Building safety and health care integration

The Building Safety Bill and the Health and Care Bill will be two of the LGA’s legislative priorities in the autumn, when Parliament returns from recess in early September.

Giving evidence to the bill committees, which examine each piece of legislation in detail, provides an opportunity to shape thinking around these important measures for councils.

The LGA expects that the Building Safety Bill will strengthen the building safety system in the UK, especially in relation to new buildings. 

The bill establishes a Building Safety Regulator (BSR) to implement the new, more stringent, regulatory regime for higher-risk buildings – defined as residential buildings higher than 18 metres. Care homes and hospitals higher than 18 metres are also covered at the design and construction stage. 

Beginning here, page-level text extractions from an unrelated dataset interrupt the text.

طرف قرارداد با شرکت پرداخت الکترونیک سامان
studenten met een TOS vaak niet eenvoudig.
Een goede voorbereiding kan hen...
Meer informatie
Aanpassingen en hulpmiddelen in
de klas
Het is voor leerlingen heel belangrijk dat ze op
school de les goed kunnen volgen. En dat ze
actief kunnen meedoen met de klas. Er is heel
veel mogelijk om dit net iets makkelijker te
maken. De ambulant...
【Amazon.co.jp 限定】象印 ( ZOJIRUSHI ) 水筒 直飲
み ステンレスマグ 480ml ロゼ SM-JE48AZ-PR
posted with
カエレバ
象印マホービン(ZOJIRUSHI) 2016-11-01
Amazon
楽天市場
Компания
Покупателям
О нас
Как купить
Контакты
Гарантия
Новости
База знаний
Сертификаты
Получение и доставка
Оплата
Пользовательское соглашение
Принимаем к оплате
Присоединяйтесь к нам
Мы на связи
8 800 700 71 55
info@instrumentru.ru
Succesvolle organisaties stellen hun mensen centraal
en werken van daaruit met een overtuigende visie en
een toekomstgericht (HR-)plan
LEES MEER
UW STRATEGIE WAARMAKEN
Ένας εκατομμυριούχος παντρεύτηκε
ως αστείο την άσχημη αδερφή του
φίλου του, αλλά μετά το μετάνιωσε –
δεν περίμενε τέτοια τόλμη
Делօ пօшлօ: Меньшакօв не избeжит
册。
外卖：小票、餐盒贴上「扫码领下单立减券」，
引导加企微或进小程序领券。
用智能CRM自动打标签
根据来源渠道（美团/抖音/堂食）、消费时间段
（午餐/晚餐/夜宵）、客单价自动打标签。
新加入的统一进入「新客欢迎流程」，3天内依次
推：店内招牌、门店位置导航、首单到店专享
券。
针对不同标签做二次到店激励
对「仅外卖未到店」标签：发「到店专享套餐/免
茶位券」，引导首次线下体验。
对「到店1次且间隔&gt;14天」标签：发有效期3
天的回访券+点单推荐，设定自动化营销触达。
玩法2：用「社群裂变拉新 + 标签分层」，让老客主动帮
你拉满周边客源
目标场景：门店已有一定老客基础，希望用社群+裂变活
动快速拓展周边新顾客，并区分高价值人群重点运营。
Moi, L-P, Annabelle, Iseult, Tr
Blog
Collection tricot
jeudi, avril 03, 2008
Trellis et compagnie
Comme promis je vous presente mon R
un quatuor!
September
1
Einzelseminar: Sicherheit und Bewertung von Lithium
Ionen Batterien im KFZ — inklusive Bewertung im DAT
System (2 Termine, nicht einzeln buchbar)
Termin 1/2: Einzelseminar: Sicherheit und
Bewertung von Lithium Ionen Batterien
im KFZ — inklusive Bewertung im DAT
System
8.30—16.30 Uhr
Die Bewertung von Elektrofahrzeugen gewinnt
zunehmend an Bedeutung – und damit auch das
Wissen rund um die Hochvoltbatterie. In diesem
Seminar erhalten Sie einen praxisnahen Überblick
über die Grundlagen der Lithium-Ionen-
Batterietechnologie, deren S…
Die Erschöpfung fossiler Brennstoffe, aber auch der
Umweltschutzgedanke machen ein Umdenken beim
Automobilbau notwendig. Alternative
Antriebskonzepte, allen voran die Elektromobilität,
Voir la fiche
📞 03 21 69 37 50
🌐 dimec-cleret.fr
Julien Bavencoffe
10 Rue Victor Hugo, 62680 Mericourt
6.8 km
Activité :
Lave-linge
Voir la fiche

The BSR will oversee the safety and performance of all buildings and competence within the industry and among regulators.

The most controversial aspect of the bill remains the question of who pays to remediate the consequences of 20 years of systemic failure in building safety.

While the Government has made large sums available to remediate dangerous cladding, a significant proportion of the fire safety failures uncovered after the Grenfell Tower disaster are not related to cladding. The Government has refused to fund these or social blocks with non-ACM dangerous cladding.

This will prevent councils and housing associations from making a greater contribution to providing the housing the nation requires, improving the existing housing stock, meeting energy targets, and making buildings safe.

In the private sector, leaseholders are facing the costs of interim measures, rising insurance charges and remediation bills that could bankrupt them in some cases, while thousands of flats are unsellable. 

The LGA is concerned that the failure to protect leaseholders will leave councils to pick up the pieces as homeowners are made homeless and dangerous buildings are left unfixed.

Meanwhile, the Health and Care Bill seeks to remove barriers to integrating services to improve health outcomes and reduce health inequalities.

The LGA broadly supports the bill’s focus on improving the health and wellbeing of the population and the duty of bodies to have regard for this in making decisions. 

“Regulations and guidance need to ensure intentions are realised

We are strongly in favour of the duty to engage with patients, carers and representatives, and hope and expect that there will be further guidance to help this.

The requirement for NHS integrated care boards and local authorities to establish a health and care partnership to produce an integrated care strategy is helpful, as is recognition of the importance of health and wellbeing boards.

The legislation will give local systems the flexibility to make their own arrangements for joining up services and setting their own strategies for improving population health, but regulations and guidance need to ensure these intentions are realised.

Increased powers for the Secretary of State in NHS reconfigurations may undermine the role of health overview and scrutiny, and we will be seeking assurances that these powers will be used in consultation with local authorities and NHS organisations affected. 

There is a new role for the Care Quality Commission and the Secretary of State in the review and performance assessment of councils’ adult social care services. 

We are working to ensure the assurance process is proportionate, includes a clear and continuous role for existing sector-led improvement work, and takes account of the significant financial pressures facing adult social care.